The government on Thursday tiptoed around giving a clear answer on whether it would utilise a United Nations General Assembly decision asking Britain to give up control over the Chagos Islands in the Indian Ocean, which are used as an airbase.
The UN resolution adopted on Wednesday backs a non-binding advisory opinion issued by the International Court of Justice (ICJ) in February, which found Britain had acted unlawfully in the decolonisation process and should relinquish control.
That decision was seen as a test of the legitimacy of deals struck between great powers and small states at the end of the colonial era, which could also include Cyprus.
Speaking to reporters on Thursday, government spokesman Prodromos Prodromou said “the president and the foreign minister were clear after the international court’s decision – which of course has its gravity and value – it was not the Republic’s option at this stage to raise such an issue.”
Prodromou added however, that the government was in consultation with the UK over its stance towards Turkish violations of the island’s exclusive economic zone.
“It is a discussion that is open, the president has addressed a letter to Prime Minister (Theresa) May and consultations continue,” Prodromou said.
Last week, Cyprus protested to the UK after Minister for Europe Sir Alan Duncan appeared to dispute the island’s exclusive economic zone.
Asked to say whether Cyprus linked its reaction to the UN decision with the consultations, Prodromou said discussion with Britain was based on the fact noted by the president.
“The UK has particular reasons to be careful in its position over the sovereign rights of the Republic due to the interests the UK has in relation with Cyprus,” Prodromou said.
The Chagos case has raised the question whether it is legitimate, under international law, for Britain to use such territories as military bases.
One of the 22 countries heard before the court was Cyprus with Attorney-general Costas Clerides representing the island.
Britain, which has overseen the region in the Indian Ocean since 1814, detached the Chagos islands in 1965 from Mauritius – a colony that gained independence three years later – to create the British Indian Ocean Territory (BIOT).

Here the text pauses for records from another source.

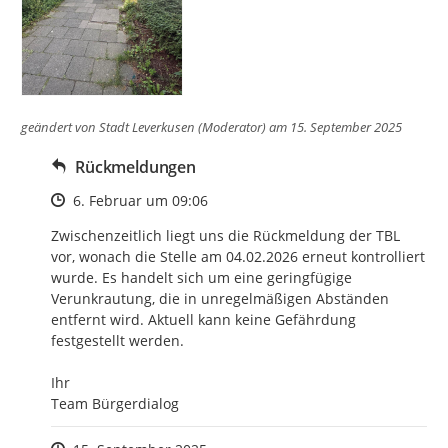
geändert von
Stadt Leverkusen (Moderator)
am 15. September 2025
Rückmeldungen
Zeitpunkt des Erstellens
6. Februar um 09:06
Zwischenzeitlich liegt uns die Rückmeldung der TBL 
vor, wonach die Stelle am 04.02.2026 erneut kontrolliert 
wurde. Es handelt sich um eine geringfügige 
Verunkrautung, die in unregelmäßigen Abständen 
entfernt wird. Aktuell kann keine Gefährdung 
festgestellt werden.

Ihr

Team Bürgerdialog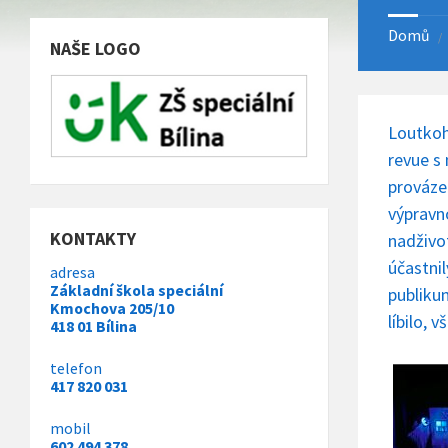
Domů
NAŠE LOGO
Loutkoh
revue s
prováze
výpravn
KONTAKTY
nadživot
účastni
adresa
Základní škola speciální
publikum
Kmochova 205/10
líbilo, 
418 01 Bílina
telefon
417 820 031
mobil
602 494 378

It is home to a joint British and US airbase.
Clerides said Thursday Cyprus now had two strong cases that could be used if the political leadership decided to do so.
“It has been clarified that if a colonial power does not carry out a full decolonization of the colonies it occupied, this constitutes a continuous violation of international law and a blatant violation of peoples’ right to self-determination,” Clerides said. “There cannot be self-determination with independence with part of the territory of the independent state remaining outside the territory … to be used for any purpose.”